Günümüz Türkçesi ile,
Bu İstanbul şehri ki, paha biçilmez ona
Tüm İran mülkü feda olsun tek bir taşına
İstanbul’u yazmak için Nedim kadar sevmek gerekir. Onun içindir ki Nedim ‘İstanbul şairi’ olarak da bilinir. İstanbul’a hizmet de Nedim aşkıyla mümkündür. Siyaset Bilimcileri, iki kıtayı birleştiren boğazın üzerine kurulu İstanbul için ‘Dünya için tek bir başkent öngörülmüş olsaydı burası İstanbul olurdu’ demektirler. Zira bunun tarihte yaşanmışlığı da var. Dünya tarihinin en büyük İmparatorluklarından biri kabul edilen Roma İmparatorluğu kurulduğu Roma’dan yönetilememiş İstanbul’a ihtiyaç duyulmuştur. Roma merkezli Batı Roma İmparatorluğu 476’da yıkılırken İstanbul merkezli Doğu Roma İmparatorluğu bin yıl daha ayakta kalmayı başarmıştır. Nihayetinde ancak Peygamber müjdeli Fatih Sultan Mehmed’e nasip olmuştur, fethi…

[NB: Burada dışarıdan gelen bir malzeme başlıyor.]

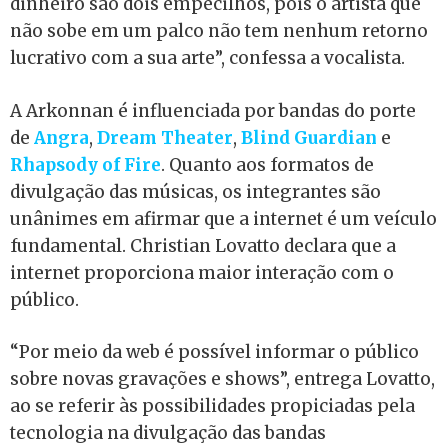
dinheiro são dois empecilhos, pois o artista que
não sobe em um palco não tem nenhum retorno
lucrativo com a sua arte”, confessa a vocalista.
A Arkonnan é influenciada por bandas do porte
de
Angra
,
Dream Theater
,
Blind Guardian
e
Rhapsody of Fire
. Quanto aos formatos de
divulgação das músicas, os integrantes são
unânimes em afirmar que a internet é um veículo
fundamental. Christian Lovatto declara que a
internet proporciona maior interação com o
público.
“Por meio da web é possível informar o público
sobre novas gravações e shows”, entrega Lovatto,
ao se referir às possibilidades propiciadas pela
tecnologia na divulgação das bandas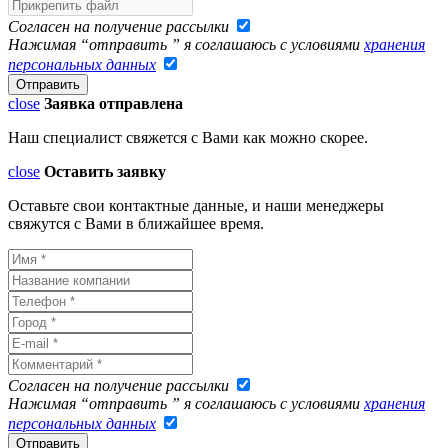
Согласен на получение рассылки
Нажимая “отправить ” я соглашаюсь с условиями
хранения
персональных данных
close
Заявка отправлена
Наш специалист свяжется с Вами как можно скорее.
close
Оставить заявку
Оставьте свои контактные данные, и наши менеджеры
свяжутся с Вами в ближайшее время.
Согласен на получение рассылки
Нажимая “отправить ” я соглашаюсь с условиями
хранения
персональных данных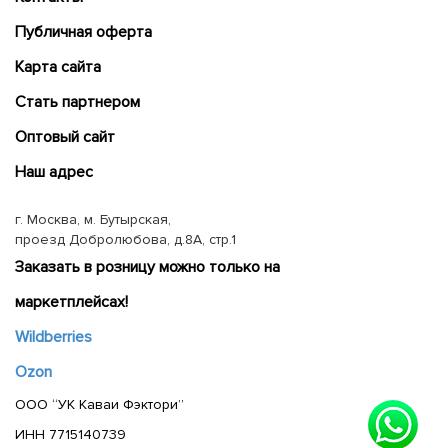
Публичная оферта
Карта сайта
Cтать партнером
Оптовый сайт
Наш адрес
г. Москва, м. Бутырская,
проезд Добролюбова, д.8А, стр.1
Заказать в розницу можно только на
маркетплейсах!
Wildberries
Ozon
ООО “УК Каваи Фэктори”
ИНН 7715140739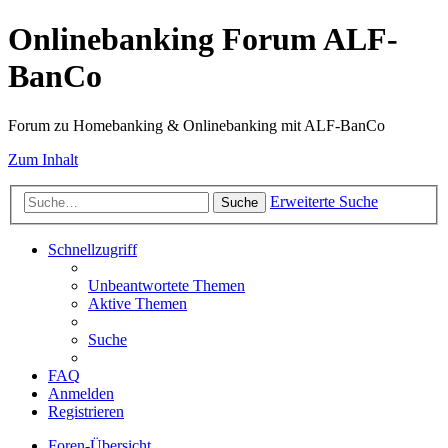
Onlinebanking Forum ALF-
BanCo
Forum zu Homebanking & Onlinebanking mit ALF-BanCo
Zum Inhalt
Erweiterte Suche
Suche
Schnellzugriff
Unbeantwortete Themen
Aktive Themen
Suche
FAQ
Anmelden
Registrieren
Foren-Übersicht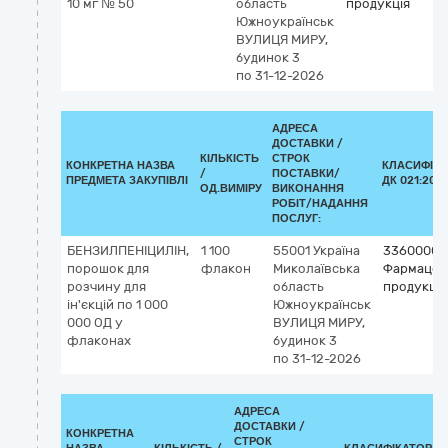
10 мг № 50
область
продукція
Южноукраїнськ
ВУЛИЦЯ МИРУ,
будинок 3
по 31-12-2026
АДРЕСА
ДОСТАВКИ /
КІЛЬКІСТЬ
СТРОК
КОНКРЕТНА НАЗВА
КЛАСИФІКА
/
ПОСТАВКИ/
ПРЕДМЕТА ЗАКУПІВЛІ
ДК 021:2015
ОД.ВИМІРУ
ВИКОНАННЯ
РОБІТ/НАДАННЯ
ПОСЛУГ:
БЕНЗИЛПЕНІЦИЛІН,
1 100
55001
Україна
33600000
порошок для
флакон
Миколаївська
Фармацев
розчину для
область
продукція
ін'єкцій по 1 000
Южноукраїнськ
000 ОД у
ВУЛИЦЯ МИРУ,
флаконах
будинок 3
по 31-12-2026
АДРЕСА
ДОСТАВКИ /
КОНКРЕТНА
СТРОК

Osmanlı Devleti de ancak İstanbul fethedilip de başkent yapılınca küresel güç haline gelmiştir. Durum böyle olunca İstanbul’u elde tutmak kolay olmadığı gibi yönetmek de kolay olmamaktadır. İstanbul ehil ellerde yönetilmediği zaman ülkenin selameti de tehlikeye girmektedir. Madem ki İstanbul’un Fatihi peygamber dualıdır o zaman yöneteni de sıradan olmamalıdır. İstanbul 5 yıllık bir fetret döneminden geçti. Bundan 5 yıl önce nice vaatlerle milleti kandırıp İstanbul’u alanlar bu mukaddes şehre bir çivi bile çakamamışlardır. E, ne diyelim bu şehre bir çivi çakmak dahi nasip iledir. Niyeti hizmet olmayana Allah çivi çakma şerefini nasip etmemektedir. Murat Kurum’un proje lansmanı izleyenleri büyüledi. ‘Ha işte bu… İstanbul’a yakışır başkan bu… İstanbul’un hak ettiği bu…’ dedirtti. Kurum ve ekibi İstanbul’u iyi çalışmış. Kısa süre içerisinde her bir karışını ilmek ilmek dokumuşlar adeta…İstanbul’un çok sorunu var ancak iki sorun ön planda. Biri ulaşım, diğeri dönüşüm.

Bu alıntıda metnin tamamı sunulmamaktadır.